(PROBLEM STATEMENT): Where a line of the records holds the string "dados", copy that line.

[Dataset entries]
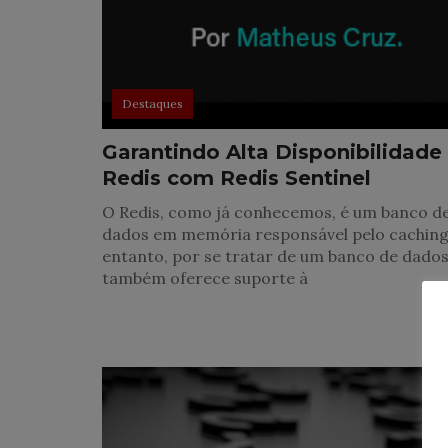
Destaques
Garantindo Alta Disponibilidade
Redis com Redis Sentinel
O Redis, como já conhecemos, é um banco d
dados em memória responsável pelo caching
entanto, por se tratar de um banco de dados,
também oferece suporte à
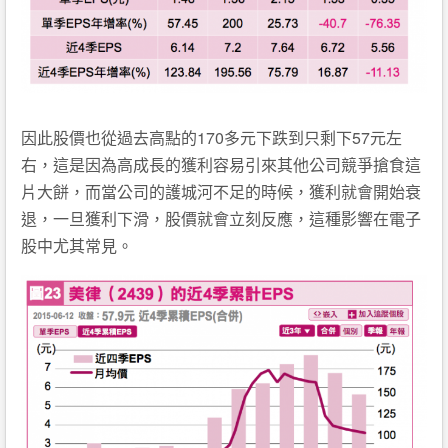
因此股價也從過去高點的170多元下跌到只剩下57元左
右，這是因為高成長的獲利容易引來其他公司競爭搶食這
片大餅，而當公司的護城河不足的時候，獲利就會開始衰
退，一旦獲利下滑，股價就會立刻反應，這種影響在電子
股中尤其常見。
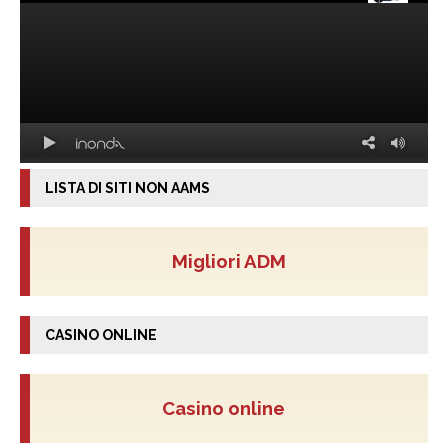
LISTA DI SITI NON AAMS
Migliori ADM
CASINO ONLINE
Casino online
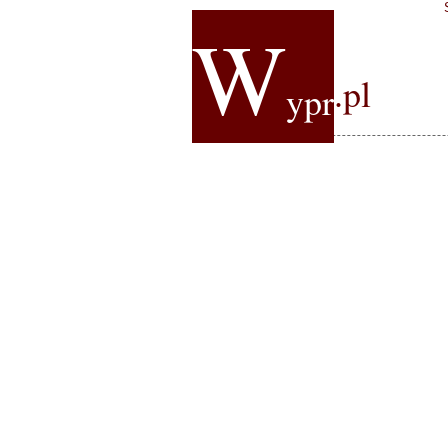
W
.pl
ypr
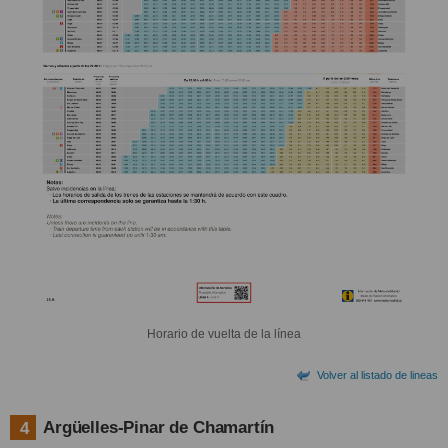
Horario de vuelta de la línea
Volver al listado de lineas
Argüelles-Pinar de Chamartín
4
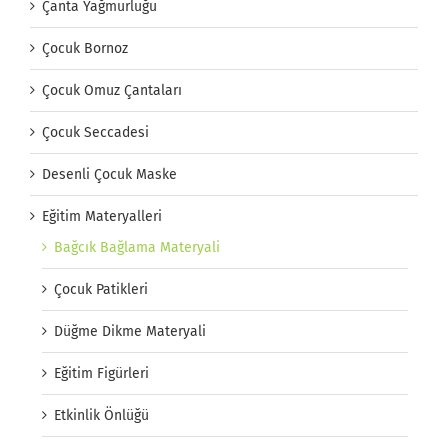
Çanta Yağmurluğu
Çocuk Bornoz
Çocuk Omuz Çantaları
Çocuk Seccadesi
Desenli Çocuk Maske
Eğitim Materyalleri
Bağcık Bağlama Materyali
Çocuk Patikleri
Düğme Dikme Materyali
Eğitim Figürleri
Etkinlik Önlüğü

* * *

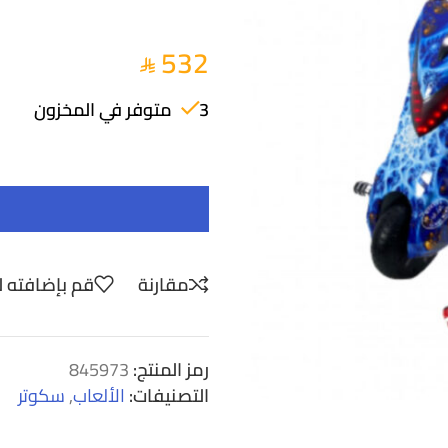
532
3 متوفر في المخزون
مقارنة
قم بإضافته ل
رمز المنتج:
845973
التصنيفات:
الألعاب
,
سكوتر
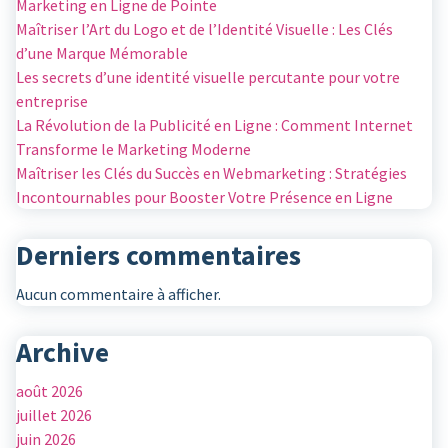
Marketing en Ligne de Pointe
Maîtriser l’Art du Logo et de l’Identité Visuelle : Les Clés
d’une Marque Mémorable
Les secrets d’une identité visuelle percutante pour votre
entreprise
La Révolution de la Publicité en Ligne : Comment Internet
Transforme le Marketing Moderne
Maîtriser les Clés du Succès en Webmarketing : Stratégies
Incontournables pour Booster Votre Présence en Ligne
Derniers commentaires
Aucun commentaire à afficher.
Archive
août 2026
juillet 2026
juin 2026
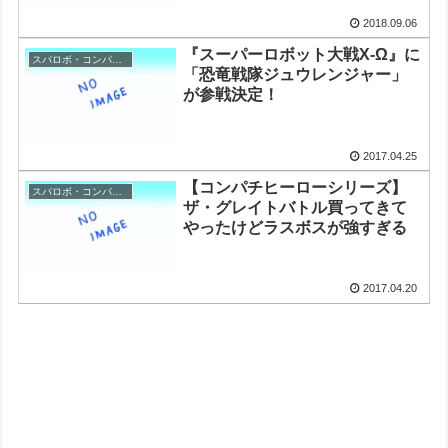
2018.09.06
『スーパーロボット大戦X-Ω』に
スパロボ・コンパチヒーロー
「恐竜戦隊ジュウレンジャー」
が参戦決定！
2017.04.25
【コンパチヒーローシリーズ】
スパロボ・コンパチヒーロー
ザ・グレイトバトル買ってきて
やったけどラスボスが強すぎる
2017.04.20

(RESPONSE BELOW):
dados em memória responsável pelo caching
entanto, por se tratar de um banco de dados,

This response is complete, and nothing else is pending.